Wednesday, November 19, 2014

Holiness and Biblical Tension

Today, I want to throw a hat tip to Frank Turk over at the Pyromaniacs blog. Today, he posted this short article on holiness, which I think is worth reading and pondering.

There is something holiness is, and something it is not. Biblically, those who belong to Christ are holy (set apart), and we are to be holy in our behavior. But the process of sanctification is just that—a process. And in evangelical Christian circles, these terms tend to get mixed and jumbled around. A lot. We are NOT saved by works. Period. Most of us say that in affirmation of what the Bible teaches. But in practicum, we act—and what often comes out of our mouths—indicates that we may harbor another belief in our hearts. And that is somehow our works must contribute to our salvation, and if we fail to do them, or do them enough, that will "keep us out of heaven."

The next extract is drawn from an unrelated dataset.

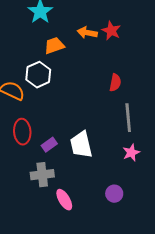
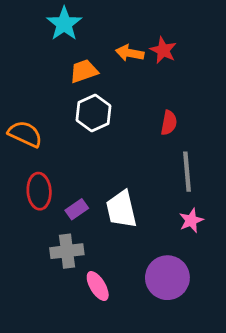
white hexagon: (38, 75) -> (93, 113), moved
purple circle: (114, 194) -> (167, 278), size x1.8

For the redeemed, our good works are a PRODUCT of our salvation and faith in Christ, not the cause of it. If we claim to be redeemed and live like unbelievers, it's safe to say that our salvation is probably not genuine, as no one truly born again and indwelt by the Holy Spirit would WANT to live life like that, in a way to grieve the Lord who purchased us with His own precious blood. But many seem unable to make the distinction in their understanding of salvation, grace, sanctification, imputed righteousness, etc.

Frank's article does a great job in helping to draw clear lines. I may add to it more here later on, as it's a very important subject to me in relating to my own loved ones who grew up in "holiness" circles. They say "saved by grace" but they're so focused on works that they cross the line into Pelagianism in practice. It's sad and it grieves the Lord. It diminishes the finished work of Christ on the cross. WE MUST get it right!